Light Symposium 2026
Sensing Light — Measurements, Phenomenology, Atmosphere & Experience
We invite researchers, practitioners, designers, artists, and students to submit original contributions for Light Symposium 2026. This edition explores how light functions not only as illumination, but how light can be sensed and based on this, how we can design for environmental and human experience: Light is increasingly used to improve well-being, to create experiences, and to shape perception – from integrative lighting and adaptive architecture to interactive art, and data-driven environment control.
LS2026 aims to foster interdisciplinary exchange across lighting design, architecture, human behaviour, environmental science, data science, art, media technology, urban planning, and beyond – to rethink what it means to “sense light” in built and natural environments.
Topics of interest (but not limited to)
- Daylight benefits and optimization: Daylight and lighting meeting human needs for natural environments, Dynamic lighting, Responsive facades, Daylight design
- Light, health and behavior: Indoor climate and comfort, Light and well-being, Biological impact of lighting, Integrative lighting, Flicker
- Adaptive & responsive lighting systems: Dynamic control responding to human presence, Activities or environmental cues.
- Light and perception: Human visual and non-visual responses; Physiological, Psychological, and neuro-cognitive effects of temporally or spatially modulated lighting.
- Light as communication: Signalling light in architecture, urban space, and interactive media; Light for information display, Wayfinding, human–machine interfaces.
- Data-driven lighting and smart environments: Integration of light with sensors, IoT, AI/machine learning for responsive and context-aware environments.
- Light for wellbeing and comfort: Personalized lighting solutions, Circadian-aware design, Light for mental and physical health in indoor and outdoor settings.
- Designing with darkness: Darkness-aware planning, Reduced illuminance strategies, Balancing light and darkness.
- Urban Lighting: Lighting for cultural heritage, Light as an urban narrative tool, co-creation through community participation.
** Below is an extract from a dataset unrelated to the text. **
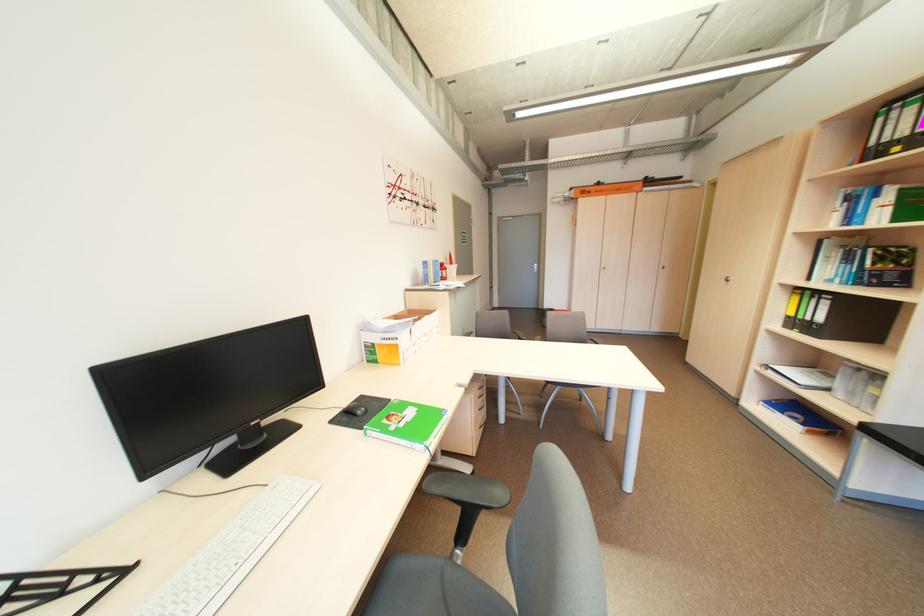 Where would you lift the cardboard box? Please return your answer as a coordinate pair (x, y).

(397, 334)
- Artistic & experiential perspectives: Light in art, Installations, Immersive environments, Experiential architecture.
- Light and environment: Sustainable sensing, Light-based systems for monitoring biodiversity, Urban environment, climate or ecological parameters.
- Ethical, social and cultural aspects: Privacy, Human experience, Accessibility, Social equity in lighting spaces; Societal implications of light as data medium.
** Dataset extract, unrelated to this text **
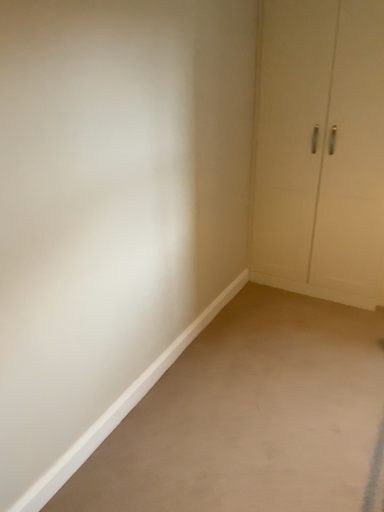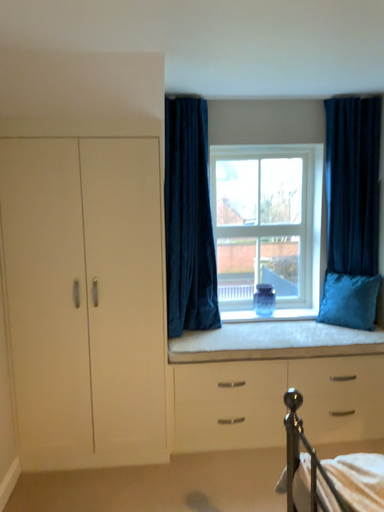 Question: Which way did the camera rotate in the video?

Choices:
 (A) rotated left
 (B) rotated right

Answer: (B)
- Methodologies, standards and evaluation: measuring and evaluating light, Technical methods, Usability studies, Human-centric evaluation, Design frameworks.
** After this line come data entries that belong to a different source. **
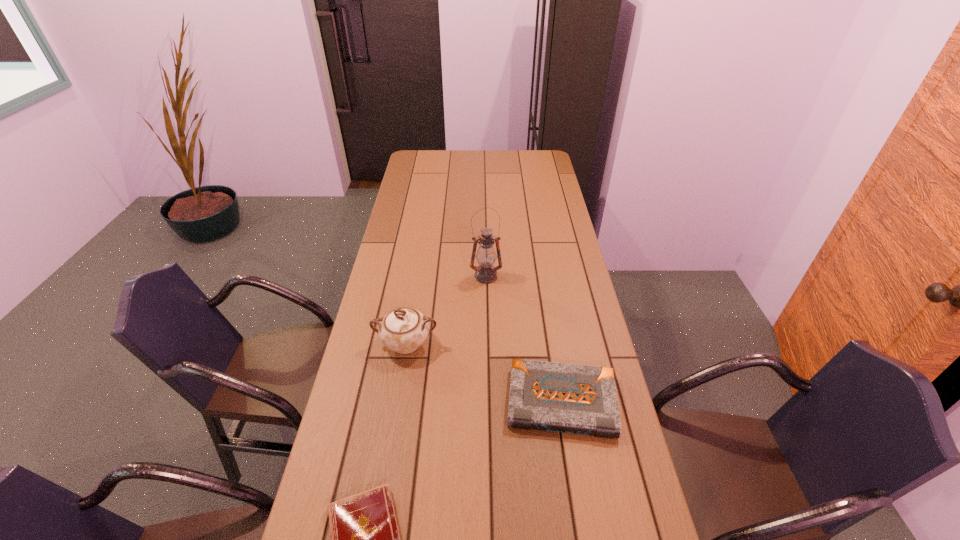 This screenshot has height=540, width=960. What are the coordinates of `object at the right edge` in the screenshot? It's located at (579, 399).

The height and width of the screenshot is (540, 960). I want to click on vacant region at the far edge of the desktop, so click(x=514, y=171).

The height and width of the screenshot is (540, 960). I want to click on free spot at the left edge of the desktop, so click(401, 292).

The height and width of the screenshot is (540, 960). Identify the location of vacant space at the right edge of the desktop. (543, 173).

The width and height of the screenshot is (960, 540). Find the location of `blank space at the far left corner of the desktop`. blank space at the far left corner of the desktop is located at coordinates (431, 164).

Locate an element on the screen. free area in between the second nearest object and the oil lamp is located at coordinates (524, 339).

This screenshot has height=540, width=960. What are the coordinates of `free spot between the tallest object and the chinaware` in the screenshot? It's located at (446, 310).

Find the location of a particular element. vacant area between the farther notebook and the third shortest object is located at coordinates (484, 373).

What are the coordinates of `unoccupied area between the third nearest object and the tallest object` in the screenshot? It's located at (446, 310).

At what (x,y) coordinates should I click in order to perform the action: click on free space between the tallest object and the third tallest object. Please return your answer as a coordinate pair (x, y). Looking at the image, I should click on (524, 339).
- Methodologies in Lighting Research and Education: Cross disciplinary methods
Who should submit
We welcome submissions from early-career researchers, seasoned academics, industry professionals, practitioners, artists, students and multidisciplinary teams.
Submission will be in the format of an abstract describing a work that refers to one of the following two types:
- Abstract of a Full paper: upon acceptance following double-blind peer review, the work will be also submitted later as a full paper, will be presented during the conference, and published in the conference proceedings.
- Abstract of a Conference presentation only: upon acceptance following double-blind peer review, the work will be presented during the conference, but will not be submitted as a full paper and published in the proceedings. This work can be for example case studies, design projects, work-in-progress, reflections, or artistic/creative proposals, etc.